In the reply, include exactly the lines of the entries below from the first to the line with "and reconciliation and", that line included.

_DATASET CONTENT_:

-=-=-

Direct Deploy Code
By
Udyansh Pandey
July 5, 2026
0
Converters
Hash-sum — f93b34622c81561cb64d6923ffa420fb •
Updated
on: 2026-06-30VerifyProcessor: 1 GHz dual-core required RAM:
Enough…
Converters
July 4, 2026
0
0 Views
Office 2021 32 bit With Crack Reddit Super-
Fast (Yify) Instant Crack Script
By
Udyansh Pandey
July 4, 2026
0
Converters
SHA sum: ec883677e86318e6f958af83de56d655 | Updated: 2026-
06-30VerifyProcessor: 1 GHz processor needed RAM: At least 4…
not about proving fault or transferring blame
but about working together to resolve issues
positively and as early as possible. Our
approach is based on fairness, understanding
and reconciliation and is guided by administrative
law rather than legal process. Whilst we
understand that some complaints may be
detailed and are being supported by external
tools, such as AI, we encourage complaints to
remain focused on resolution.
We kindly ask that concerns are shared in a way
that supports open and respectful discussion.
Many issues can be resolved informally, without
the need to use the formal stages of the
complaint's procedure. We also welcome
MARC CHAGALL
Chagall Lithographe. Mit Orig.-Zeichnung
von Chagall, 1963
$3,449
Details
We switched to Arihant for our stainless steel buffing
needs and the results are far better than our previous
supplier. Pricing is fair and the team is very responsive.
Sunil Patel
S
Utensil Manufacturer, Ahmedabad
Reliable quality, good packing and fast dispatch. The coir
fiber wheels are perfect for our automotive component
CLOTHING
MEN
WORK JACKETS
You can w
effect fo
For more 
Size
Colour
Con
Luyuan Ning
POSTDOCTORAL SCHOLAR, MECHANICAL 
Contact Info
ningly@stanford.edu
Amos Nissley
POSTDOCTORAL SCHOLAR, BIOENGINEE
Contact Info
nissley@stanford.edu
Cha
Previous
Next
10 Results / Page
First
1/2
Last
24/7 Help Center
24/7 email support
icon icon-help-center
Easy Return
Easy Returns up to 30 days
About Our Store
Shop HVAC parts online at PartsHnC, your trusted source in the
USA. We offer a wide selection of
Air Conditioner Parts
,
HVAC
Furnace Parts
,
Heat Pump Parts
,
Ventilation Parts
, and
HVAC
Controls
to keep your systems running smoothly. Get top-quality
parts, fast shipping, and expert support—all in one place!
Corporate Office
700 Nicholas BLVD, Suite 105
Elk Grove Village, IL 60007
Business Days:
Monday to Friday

-=-=-

_YOUR SOLUTION_:
Direct Deploy Code
By
Udyansh Pandey
July 5, 2026
0
Converters
Hash-sum — f93b34622c81561cb64d6923ffa420fb •
Updated
on: 2026-06-30VerifyProcessor: 1 GHz dual-core required RAM:
Enough…
Converters
July 4, 2026
0
0 Views
Office 2021 32 bit With Crack Reddit Super-
Fast (Yify) Instant Crack Script
By
Udyansh Pandey
July 4, 2026
0
Converters
SHA sum: ec883677e86318e6f958af83de56d655 | Updated: 2026-
06-30VerifyProcessor: 1 GHz processor needed RAM: At least 4…
not about proving fault or transferring blame
but about working together to resolve issues
positively and as early as possible. Our
approach is based on fairness, understanding
and reconciliation and is guided by administrative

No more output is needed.